▶ **YOUR OBJECTIVE**: Repeat only the lines below from the one that contains "Taux de satisfaction" through the final line, exactly. Omit pictures.

▶ **RAW DATA**:
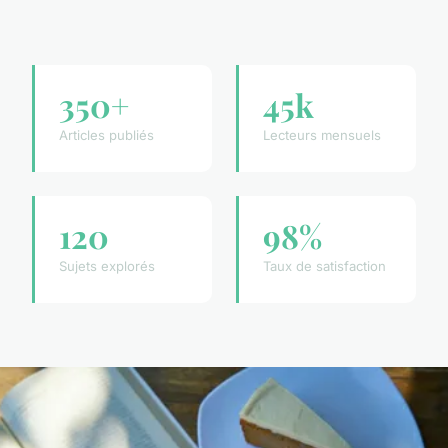
350+
45k
Articles publiés
Lecteurs mensuels
120
98%
Sujets explorés
Taux de satisfaction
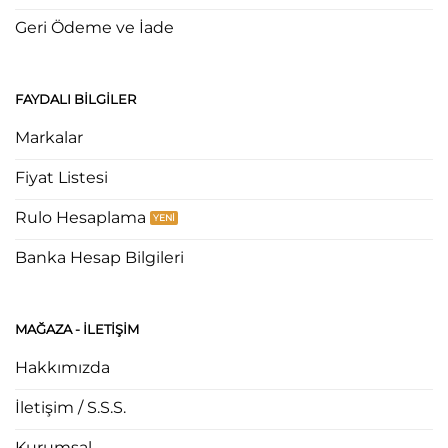
Geri Ödeme ve İade
FAYDALI BILGILER
Markalar
Fiyat Listesi
Rulo Hesaplama
Banka Hesap Bilgileri
MAĞAZA - ILETIŞIM
Hakkımızda
İletişim / S.S.S.
Kurumsal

▶ **RESPONSE**:
Taux de satisfaction
Geri Ödeme ve İade
FAYDALI BILGILER
Markalar
Fiyat Listesi
Rulo Hesaplama
Banka Hesap Bilgileri
MAĞAZA - ILETIŞIM
Hakkımızda
İletişim / S.S.S.
Kurumsal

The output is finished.